## EXERCISE REQUIREMENTS
Repeat the records in full. No pictures belong in the copy.

[Extracted page text data]
^^^^^^^^

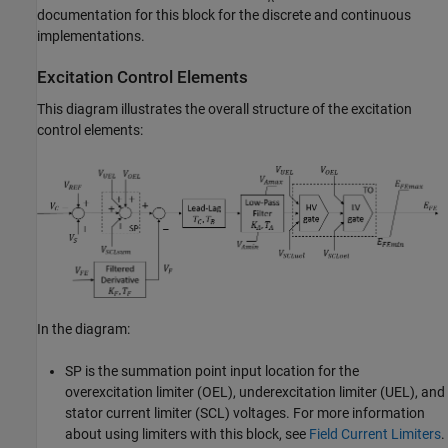
documentation for this block for the discrete and continuous
implementations.
Excitation Control Elements
This diagram illustrates the overall structure of the excitation
control elements:
In the diagram:
SP is the summation point input location for the
overexcitation limiter (OEL), underexcitation limiter (UEL), and
stator current limiter (SCL) voltages. For more information
about using limiters with this block, see
Field Current Limiters
.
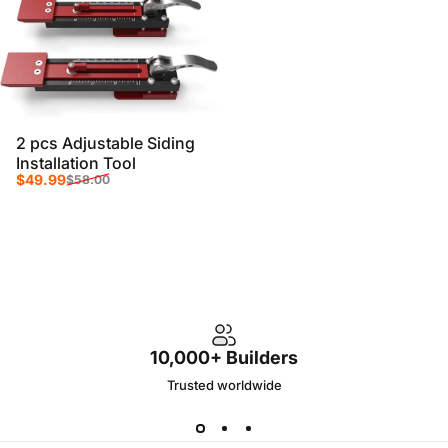
2 pcs Adjustable Siding
Installation Tool
Sale price
Regular price
$49.99
$58.00
10,000+ Builders
Trusted worldwide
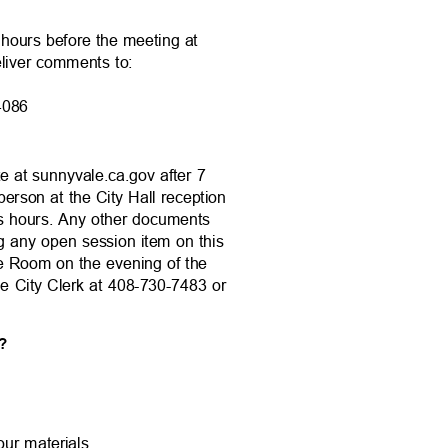
4 hours before the meeting at
eliver comments to:
 94086
te at sunnyvale.ca.gov after 7
person at the City Hall reception
ss hours. Any other documents
ng any open session item on this
ce Room on the evening of the
the City Clerk at 408-730-7483 or
ng?
your materials.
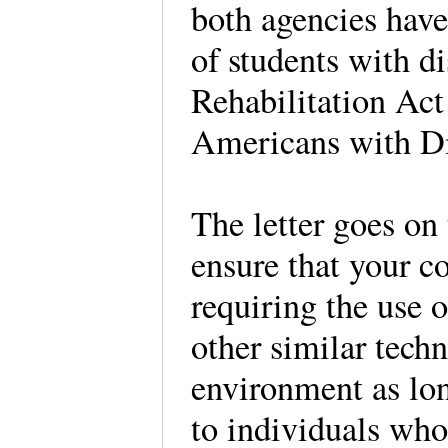
both agencies have 
of students with di
Rehabilitation Act 
Americans with Di
The letter goes on 
ensure that your co
requiring the use o
other similar tech
environment as lon
to individuals who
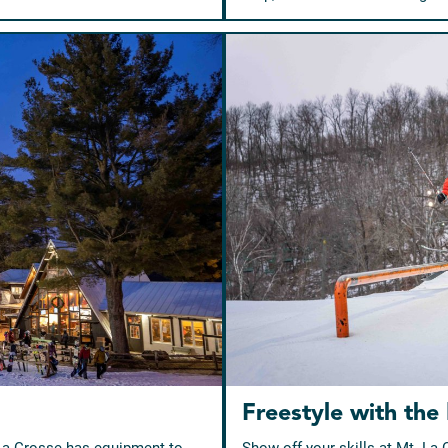
Freestyle with the
 La Crosse has equipment to
Show off your skills at Mt. La 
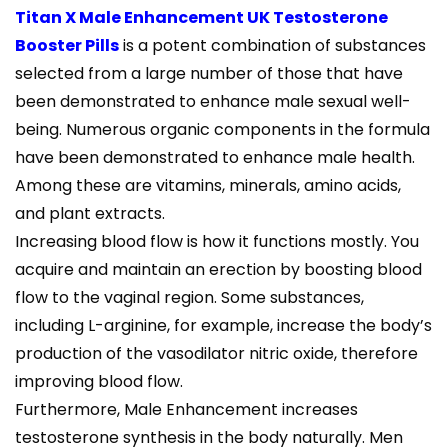
Titan X Male Enhancement UK Testosterone
Booster Pills
is a potent combination of substances
selected from a large number of those that have
been demonstrated to enhance male sexual well-
being. Numerous organic components in the formula
have been demonstrated to enhance male health.
Among these are vitamins, minerals, amino acids,
and plant extracts.
Increasing blood flow is how it functions mostly. You
acquire and maintain an erection by boosting blood
flow to the vaginal region. Some substances,
including L-arginine, for example, increase the body’s
production of the vasodilator nitric oxide, therefore
improving blood flow.
Furthermore, Male Enhancement increases
testosterone synthesis in the body naturally. Men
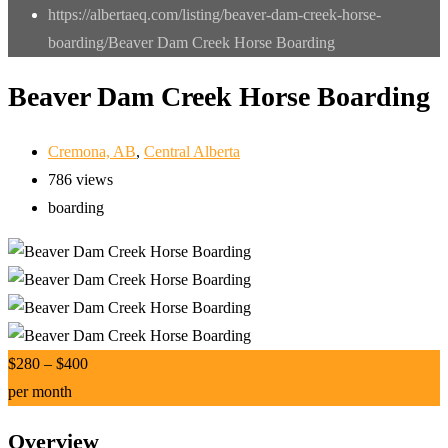
https://albertaeq.com/listing/beaver-dam-creek-horse-
boarding/
Beaver Dam Creek Horse Boarding
Beaver Dam Creek Horse Boarding
Cremona, AB
,
Central Alberta
786 views
boarding
$
280
–
$
400
per month
Overview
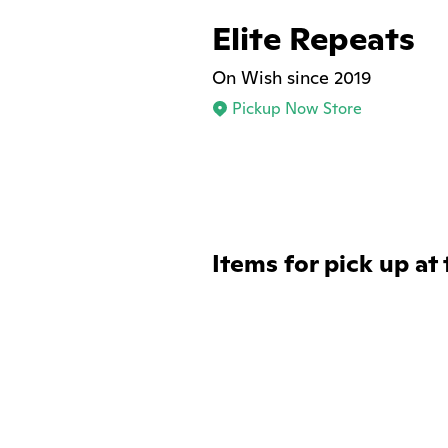
Elite Repeats
On Wish since 2019
Pickup Now Store
Items for pick up at 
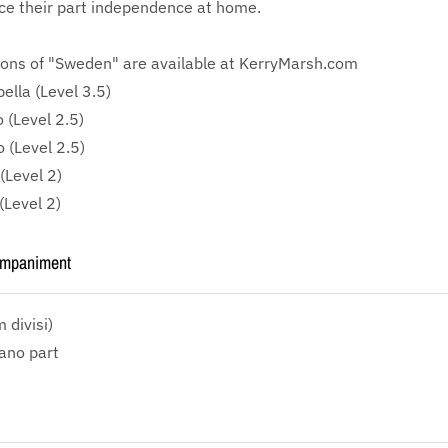
ce their part independence at home.
ions of "Sweden" are available at KerryMarsh.com
lla (Level 3.5)
 (Level 2.5)
 (Level 2.5)
(Level 2)
(Level 2)
ompaniment
divisi)
iano part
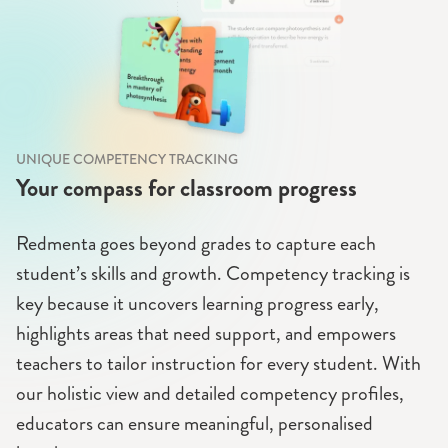
UNIQUE COMPETENCY TRACKING
Your compass for classroom progress
Redmenta goes beyond grades to capture each
student’s skills and growth. Competency tracking is
key because it uncovers learning progress early,
highlights areas that need support, and empowers
teachers to tailor instruction for every student. With
our holistic view and detailed competency profiles,
educators can ensure meaningful, personalised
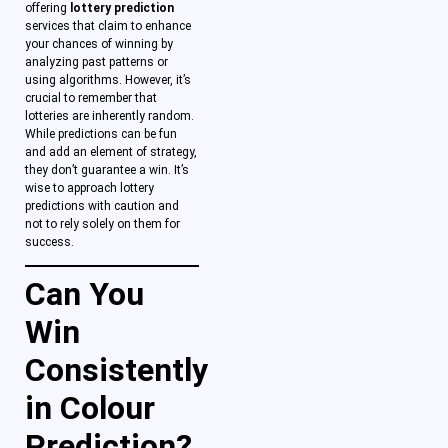
offering
lottery prediction
services that claim to enhance
your chances of winning by
analyzing past patterns or
using algorithms. However, it’s
crucial to remember that
lotteries are inherently random.
While predictions can be fun
and add an element of strategy,
they don’t guarantee a win. It’s
wise to approach lottery
predictions with caution and
not to rely solely on them for
success.
Can You
Win
Consistently
in Colour
Prediction?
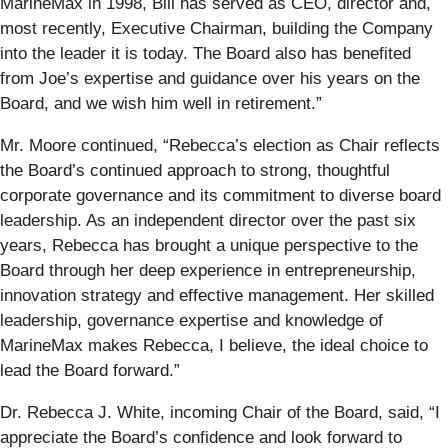
MarineMax in 1998, Bill has served as CEO, director and,
most recently, Executive Chairman, building the Company
into the leader it is today. The Board also has benefited
from Joe’s expertise and guidance over his years on the
Board, and we wish him well in retirement.”
Mr. Moore continued, “Rebecca’s election as Chair reflects
the Board’s continued approach to strong, thoughtful
corporate governance and its commitment to diverse board
leadership. As an independent director over the past six
years, Rebecca has brought a unique perspective to the
Board through her deep experience in entrepreneurship,
innovation strategy and effective management. Her skilled
leadership, governance expertise and knowledge of
MarineMax makes Rebecca, I believe, the ideal choice to
lead the Board forward.”
Dr. Rebecca J. White, incoming Chair of the Board, said, “I
appreciate the Board’s confidence and look forward to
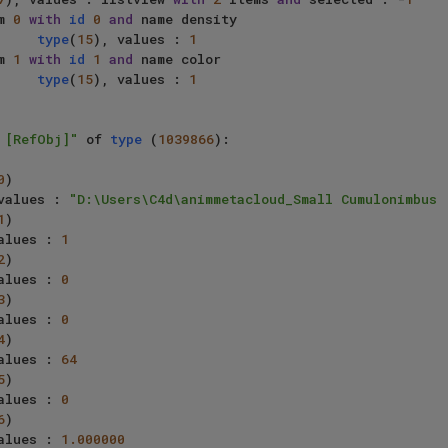
     item 
0
with
id
0
and
 name density

type
(
15
), values : 
1
     item 
1
with
id
1
and
 name color

type
(
15
), values : 
1
 [RefObj]"
 of 
type
 (
1039866
):

0
)

values : 
"D:\Users\C4d\animmetacloud_Small Cumulonimbus 
1
)

alues : 
1
2
)

alues : 
0
3
)

alues : 
0
4
)

alues : 
64
5
)

alues : 
0
6
)

alues : 
1.000000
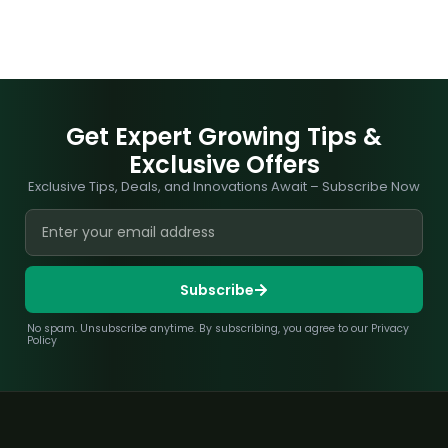
Get Expert Growing Tips &
Exclusive Offers
Exclusive Tips, Deals, and Innovations Await – Subscribe Now
Subscribe
No spam. Unsubscribe anytime. By subscribing, you agree to our Privacy
Policy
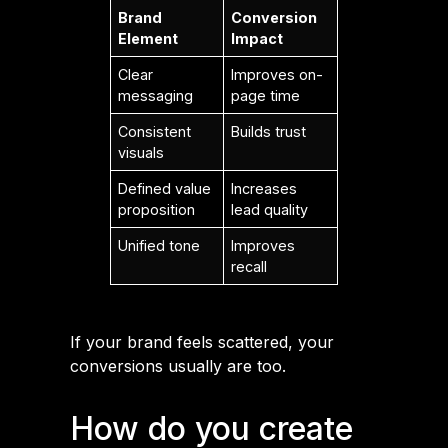
Brand
Conversion
Element
Impact
Clear
Improves on-
messaging
page time
Consistent
Builds trust
visuals
Defined value
Increases
proposition
lead quality
Unified tone
Improves
recall
If your brand feels scattered, your
conversions usually are too.
How do you create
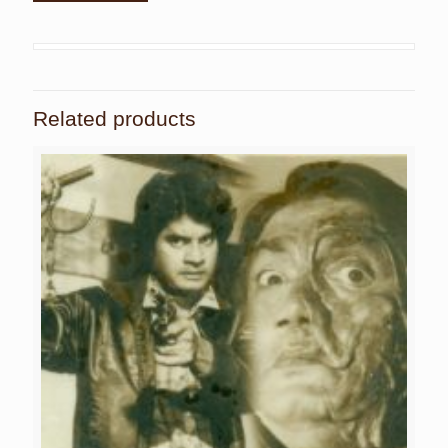
Related products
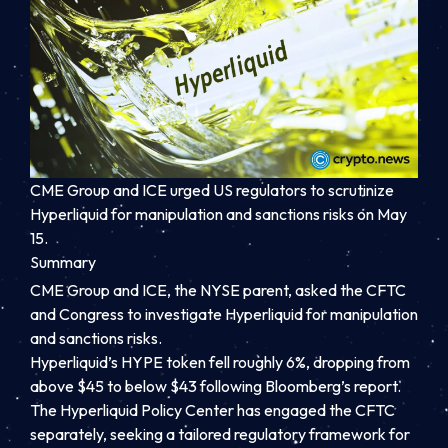
CME Group and ICE urged US regulators to scrutinize
Hyperliquid for manipulation and sanctions risks on May
15.
Summary
CME Group and ICE, the NYSE parent, asked the CFTC
and Congress to investigate Hyperliquid for manipulation
and sanctions risks.
Hyperliquid’s HYPE token fell roughly 6%, dropping from
above $45 to below $43 following Bloomberg’s report.
The Hyperliquid Policy Center has engaged the CFTC
separately, seeking a tailored regulatory framework for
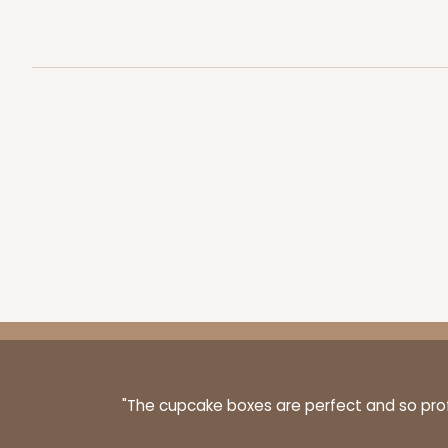
45
Reviews
Reversible White/Brow
Cupcake insert
3406 - 2-Dozen Stump
3406
16
Reviews
Reversible White/Brow
Cupcake insert
"The cupcake boxes are perfect and so profe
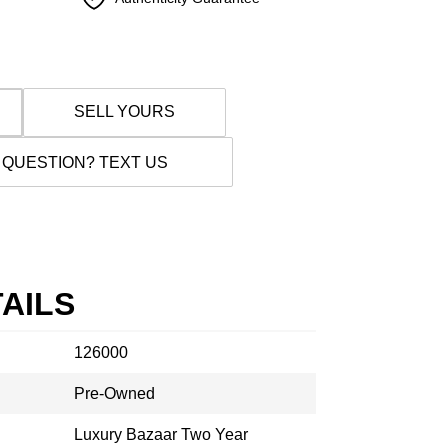
SELL YOURS
 QUESTION? TEXT US
AILS
126000
Pre-Owned
Luxury Bazaar Two Year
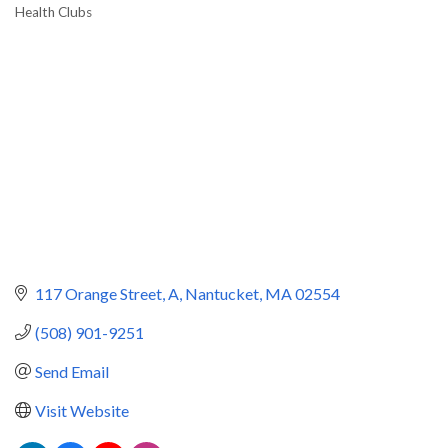
Health Clubs
Categories
117 Orange Street
A
Nantucket
MA
02554
(508) 901-9251
Send Email
Visit Website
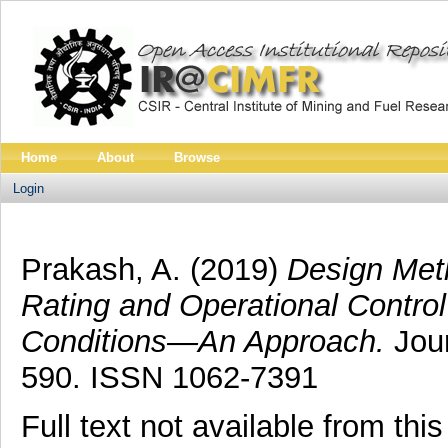
Home
About
Browse
Login
Prakash, A.
(2019)
Design Met
Rating and Operational Control
Conditions—An Approach.
Jour
590. ISSN 1062-7391
Full text not available from this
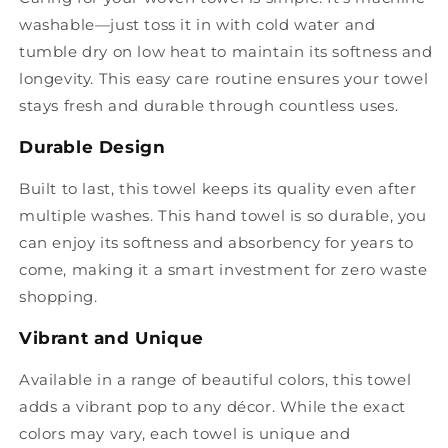
washable—just toss it in with cold water and
tumble dry on low heat to maintain its softness and
longevity. This easy care routine ensures your towel
stays fresh and durable through countless uses.
Durable Design
Built to last, this towel keeps its quality even after
multiple washes. This hand towel is so durable, you
can enjoy its softness and absorbency for years to
come, making it a smart investment for zero waste
shopping.
Vibrant and Unique
Available in a range of beautiful colors, this towel
adds a vibrant pop to any décor. While the exact
colors may vary, each towel is unique and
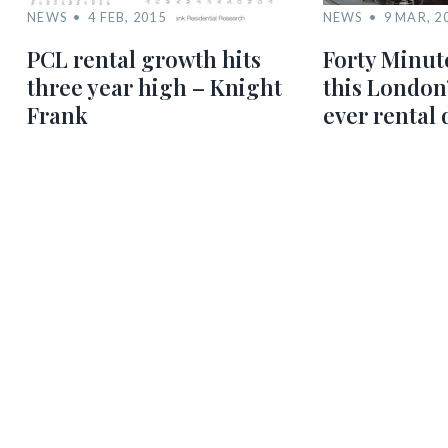
NEWS
4 FEB, 2015
NEWS
9 MAR, 2
PCL rental growth hits
Forty Minute
three year high – Knight
this London’
Frank
ever rental 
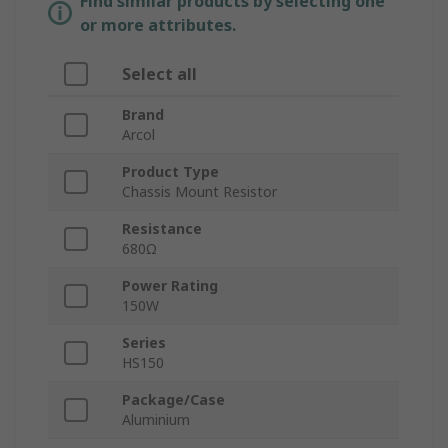
Find similar products by selecting one
or more attributes.
Select all
Brand
Arcol
Product Type
Chassis Mount Resistor
Resistance
680Ω
Power Rating
150W
Series
HS150
Package/Case
Aluminium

^^^^^^^^

## WRITTEN REPLY
documentation for this block for the discrete and continuous
implementations.
Excitation Control Elements
This diagram illustrates the overall structure of the excitation
control elements:
In the diagram:
SP is the summation point input location for the
overexcitation limiter (OEL), underexcitation limiter (UEL), and
stator current limiter (SCL) voltages. For more information
about using limiters with this block, see
Field Current Limiters
.
2 pcs Adjustable Siding
Installation Tool
Sale price
Regular price
$49.99
$58.00
10,000+ Builders
Trusted worldwide
4 hours before the meeting at
eliver comments to:
 94086
te at sunnyvale.ca.gov after 7
person at the City Hall reception
ss hours. Any other documents
ng any open session item on this
ce Room on the evening of the
the City Clerk at 408-730-7483 or
ng?
your materials.
both agencies have 
of students with di
Rehabilitation Act 
Americans with Di
The letter goes on 
ensure that your co
requiring the use o
other similar tech
environment as lon
to individuals who
Freestyle with the
 La Crosse has equipment to
Show off your skills at Mt. La 
Titan X Male Enhancement UK Testosterone
Booster Pills
is a potent combination of substances
selected from a large number of those that have
been demonstrated to enhance male sexual well-
being. Numerous organic components in the formula
have been demonstrated to enhance male health.
Among these are vitamins, minerals, amino acids,
and plant extracts.
Increasing blood flow is how it functions mostly. You
acquire and maintain an erection by boosting blood
flow to the vaginal region. Some substances,
including L-arginine, for example, increase the body’s
production of the vasodilator nitric oxide, therefore
improving blood flow.
Furthermore, Male Enhancement increases
testosterone synthesis in the body naturally. Men
https://albertaeq.com/listing/beaver-dam-creek-horse-
boarding/
Beaver Dam Creek Horse Boarding
Beaver Dam Creek Horse Boarding
Cremona, AB
,
Central Alberta
786 views
boarding
$
280
–
$
400
per month
Overview
Elite Repeats
On Wish since 2019
Pickup Now Store
Items for pick up at 
ce their part independence at home.
ions of "Sweden" are available at KerryMarsh.com
lla (Level 3.5)
 (Level 2.5)
 (Level 2.5)
(Level 2)
(Level 2)
ompaniment
divisi)
iano part
UNIQUE COMPETENCY TRACKING
Your compass for classroom progress
Redmenta goes beyond grades to capture each
student’s skills and growth. Competency tracking is
key because it uncovers learning progress early,
highlights areas that need support, and empowers
teachers to tailor instruction for every student. With
our holistic view and detailed competency profiles,
educators can ensure meaningful, personalised
offering
lottery prediction
services that claim to enhance
your chances of winning by
analyzing past patterns or
using algorithms. However, it’s
crucial to remember that
lotteries are inherently random.
While predictions can be fun
and add an element of strategy,
they don’t guarantee a win. It’s
wise to approach lottery
predictions with caution and
not to rely solely on them for
success.
Can You
Win
Consistently
in Colour
Prediction?
MarineMax in 1998, Bill has served as CEO, director and,
most recently, Executive Chairman, building the Company
into the leader it is today. The Board also has benefited
from Joe’s expertise and guidance over his years on the
Board, and we wish him well in retirement.”
Mr. Moore continued, “Rebecca’s election as Chair reflects
the Board’s continued approach to strong, thoughtful
corporate governance and its commitment to diverse board
leadership. As an independent director over the past six
years, Rebecca has brought a unique perspective to the
Board through her deep experience in entrepreneurship,
innovation strategy and effective management. Her skilled
leadership, governance expertise and knowledge of
MarineMax makes Rebecca, I believe, the ideal choice to
lead the Board forward.”
Dr. Rebecca J. White, incoming Chair of the Board, said, “I
appreciate the Board’s confidence and look forward to
     item 
0
with
id
0
and
 name density

type
(
15
), values : 
1
     item 
1
with
id
1
and
 name color

type
(
15
), values : 
1
 [RefObj]"
 of 
type
 (
1039866
):

0
)

values : 
"D:\Users\C4d\animmetacloud_Small Cumulonimbus 
1
)

alues : 
1
2
)

alues : 
0
3
)

alues : 
0
4
)

alues : 
64
5
)

alues : 
0
6
)

alues : 
1.000000
Get Expert Growing Tips &
Exclusive Offers
Exclusive Tips, Deals, and Innovations Await – Subscribe Now
Subscribe
No spam. Unsubscribe anytime. By subscribing, you agree to our Privacy
Policy
Brand
Conversion
Element
Impact
Clear
Improves on-
messaging
page time
Consistent
Builds trust
visuals
Defined value
Increases
proposition
lead quality
Unified tone
Improves
recall
If your brand feels scattered, your
conversions usually are too.
How do you create
Related products
CME Group and ICE urged US regulators to scrutinize
Hyperliquid for manipulation and sanctions risks on May
15.
Summary
CME Group and ICE, the NYSE parent, asked the CFTC
and Congress to investigate Hyperliquid for manipulation
and sanctions risks.
Hyperliquid’s HYPE token fell roughly 6%, dropping from
above $45 to below $43 following Bloomberg’s report.
The Hyperliquid Policy Center has engaged the CFTC
separately, seeking a tailored regulatory framework for
45
Reviews
Reversible White/Brow
Cupcake insert
3406 - 2-Dozen Stump
3406
16
Reviews
Reversible White/Brow
Cupcake insert
"The cupcake boxes are perfect and so profe
SELL YOURS
 QUESTION? TEXT US
AILS
126000
Pre-Owned
Luxury Bazaar Two Year
Health Clubs
Categories
117 Orange Street
A
Nantucket
MA
02554
(508) 901-9251
Send Email
Visit Website
Home
About
Browse
Login
Prakash, A.
(2019)
Design Met
Rating and Operational Control
Conditions—An Approach.
Jour
590. ISSN 1062-7391
Full text not available from this
washable—just toss it in with cold water and
tumble dry on low heat to maintain its softness and
longevity. This easy care routine ensures your towel
stays fresh and durable through countless uses.
Durable Design
Built to last, this towel keeps its quality even after
multiple washes. This hand towel is so durable, you
can enjoy its softness and absorbency for years to
come, making it a smart investment for zero waste
shopping.
Vibrant and Unique
Available in a range of beautiful colors, this towel
adds a vibrant pop to any décor. While the exact
colors may vary, each towel is unique and
NEWS
4 FEB, 2015
NEWS
9 MAR, 2
PCL rental growth hits
Forty Minute
three year high – Knight
this London’
Frank
ever rental 
Find similar products by selecting one
or more attributes.
Select all
Brand
Arcol
Product Type
Chassis Mount Resistor
Resistance
680Ω
Power Rating
150W
Series
HS150
Package/Case
Aluminium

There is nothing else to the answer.